BEGIN The input

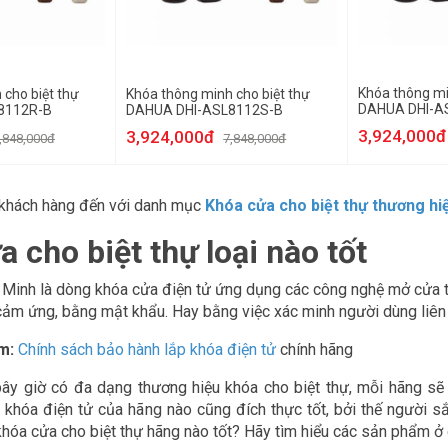
Khóa thông mi
 cho biệt thự
Khóa thông minh cho biệt thự
DAHUA DHI-A
8112R-B
DAHUA DHI-ASL8112S-B
3,924,000đ
3,924,000đ
,848,000đ
7,848,000đ
khách hàng đến với danh mục
Khóa cửa cho biệt thự thương h
 cho biệt thự loại nào tốt
Minh là dòng khóa cửa điện tử ứng dụng các công nghệ mở cửa t
 cảm ứng, bằng mật khẩu. Hay bằng việc xác minh người dùng liên
êm:
Chính sách bảo hành lắp khóa điện tử
chính hãng
 bây giờ có đa dạng thương hiệu khóa cho biệt thự, mỗi hãng s
khóa điện tử của hãng nào cũng đích thực tốt, bởi thế người sắ
khóa cửa cho biệt thự hãng nào tốt? Hãy tìm hiểu các sản phẩm ở 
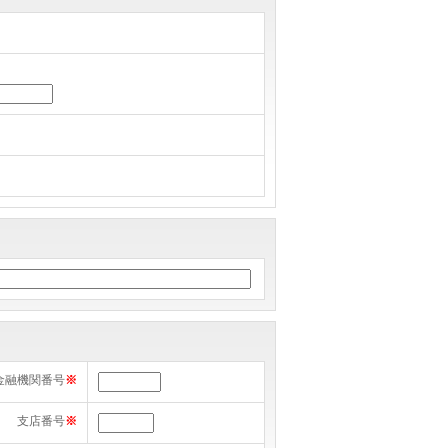
金融機関番号
※
支店番号
※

END The input

» How to complete this task:
Everything from the line containing "Khóa thông minh cho biệt thự" through the end of the data should be printed exactly, line for line, except the pictures.

» Expected answer:
Khóa thông minh cho biệt thự
DAHUA DHI-A
8112R-B
DAHUA DHI-ASL8112S-B
3,924,000đ
3,924,000đ
,848,000đ
7,848,000đ
khách hàng đến với danh mục
Khóa cửa cho biệt thự thương h
 cho biệt thự loại nào tốt
Minh là dòng khóa cửa điện tử ứng dụng các công nghệ mở cửa t
 cảm ứng, bằng mật khẩu. Hay bằng việc xác minh người dùng liên
êm:
Chính sách bảo hành lắp khóa điện tử
chính hãng
 bây giờ có đa dạng thương hiệu khóa cho biệt thự, mỗi hãng s
khóa điện tử của hãng nào cũng đích thực tốt, bởi thế người sắ
khóa cửa cho biệt thự hãng nào tốt? Hãy tìm hiểu các sản phẩm ở 
金融機関番号
※
支店番号
※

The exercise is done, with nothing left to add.